12 Aralık 2007 Çarşamba

HAYRA KOŞMAK VEYA DİRENMEK

Bediüzzaman bilhassa imani meselelerde, Allah’ı tanıma yolculuğunda hakikatlere bir yönden bakmanın çok tehlikeli sonuçlar doğurabileceğini söyler. Hakikatlere diğer unsurlarında beraberce düşünüldüğü, külli bir bakışla yaklaşmak gerektiğini söyler. 24. sözde geçen şu cümleler bu hakikatı vurguluyor. “her bir ismin cilvesinden sâir esmâya intikal etmezse, zarar eder. Meselâ, Kadîr ve Halık isminin eserini görse, Alîm ismini görmezse, gaflet ve tabiat dalaletine düşebilir.”

Bu cümleler olaya bir açıdan bakmanın ne gibi tehlikeler doğurabileceği konusunda çok düşündürücüdür. Diğer esmaları dikkate almayan, salt bir esmaya yoğunlaşan tefekkürün insanı dalalet gibi vahim bir sonuca götürebileceği uyarısı, çok manidar.
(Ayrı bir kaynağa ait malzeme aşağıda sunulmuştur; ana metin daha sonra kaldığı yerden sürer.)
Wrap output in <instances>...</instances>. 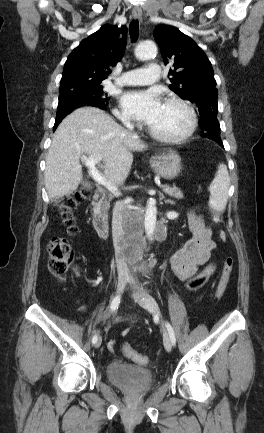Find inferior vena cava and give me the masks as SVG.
Here are the masks:
<instances>
[{
  "label": "inferior vena cava",
  "instance_id": "1",
  "mask_svg": "<svg viewBox=\"0 0 264 433\" xmlns=\"http://www.w3.org/2000/svg\"><path fill=\"white\" fill-rule=\"evenodd\" d=\"M124 125L132 130L133 126L130 124V122L125 121ZM123 207H125V203L124 202H117L114 206L112 215V233H113V237H114V241H115V245H114V252L116 254V256L119 259H122L125 255H121L117 245L119 242H124L123 238L125 237V233L122 230V220H123ZM133 252H141V251H133ZM117 268H118V276L119 278H123V279H129L130 278V271L126 265V263L124 261H118L117 264Z\"/></svg>",
  "mask_w": 264,
  "mask_h": 433
}]
</instances>
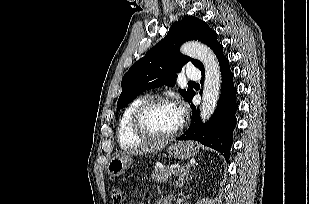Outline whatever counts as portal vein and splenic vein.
<instances>
[{"mask_svg": "<svg viewBox=\"0 0 309 204\" xmlns=\"http://www.w3.org/2000/svg\"><path fill=\"white\" fill-rule=\"evenodd\" d=\"M183 170H184V169H182V168H178V169H176V171L174 172V174H179V173H181Z\"/></svg>", "mask_w": 309, "mask_h": 204, "instance_id": "portal-vein-and-splenic-vein-1", "label": "portal vein and splenic vein"}]
</instances>
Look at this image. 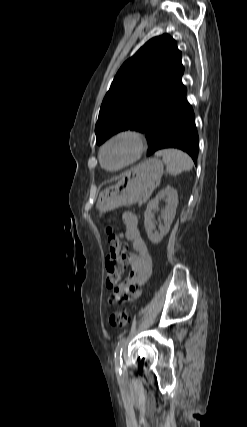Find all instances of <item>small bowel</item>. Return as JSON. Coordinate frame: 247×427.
<instances>
[{"label": "small bowel", "instance_id": "c3829d8e", "mask_svg": "<svg viewBox=\"0 0 247 427\" xmlns=\"http://www.w3.org/2000/svg\"><path fill=\"white\" fill-rule=\"evenodd\" d=\"M122 220L125 237L131 243L133 253L127 257L130 274L114 288L109 297L110 304L137 299L141 294L140 287L149 280L153 270V260L140 234L137 216L127 212L124 213Z\"/></svg>", "mask_w": 247, "mask_h": 427}]
</instances>
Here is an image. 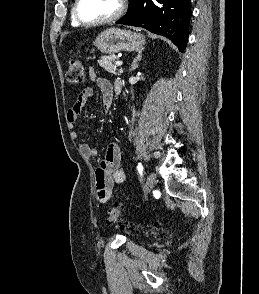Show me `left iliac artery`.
Segmentation results:
<instances>
[{"label":"left iliac artery","mask_w":259,"mask_h":294,"mask_svg":"<svg viewBox=\"0 0 259 294\" xmlns=\"http://www.w3.org/2000/svg\"><path fill=\"white\" fill-rule=\"evenodd\" d=\"M137 170L141 176H143V166L141 163H138Z\"/></svg>","instance_id":"1"}]
</instances>
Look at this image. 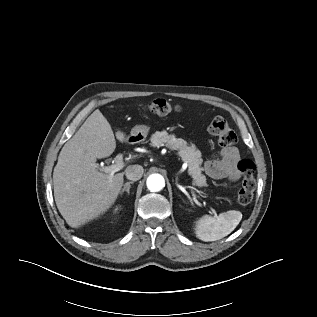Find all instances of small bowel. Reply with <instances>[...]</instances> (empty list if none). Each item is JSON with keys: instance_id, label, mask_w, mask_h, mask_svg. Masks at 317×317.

Katıldığım bir sohbette benzer bir tehlikenin işaratül icaz adlı eserinde geçen Sa'd-ı Taftazani'niye ait olan imanın tanımlandığı cümlenin anlaşılmasında yaşanabileceği düşünüldü. Tanım şu: " İman, cenab-ı hakkın, istediği kulunun kalbine, cüz-ü ihtiyarının sarfından sonra ilka ettiği bir nurdur ". Bu tanımda iman ni’metinin kulun cüz’i ihtiyarını sarfından sonra ilka edileceği belirtiliyor. Bu doğru ama bu şu manaya gelmiyor, gelmemeli, kul cüz-ü ihtiyarını sarfetmeden önce Allah hiç karışmıyor/desteklemiyor değil.

Bediüzzaman 20. sözde Allah’ın ezeli kelamı olan Kur’an’ın insanların her ihtiyacını içerdiğini belirtiyor. Ve genel insanlık tarihinde kısa bir dönemi ilgilendiren, tüm insanlığın istifadesi için insanların hepsinin bilmesi gerekmeyen ve insana kısa dünya hayatında lazım olan uçak, tren, sondaj vs. günümüz nimetlerine bile işaretler olduğu ve beşeri onları keşfetmeye teşvik ettiğini belirtiyor.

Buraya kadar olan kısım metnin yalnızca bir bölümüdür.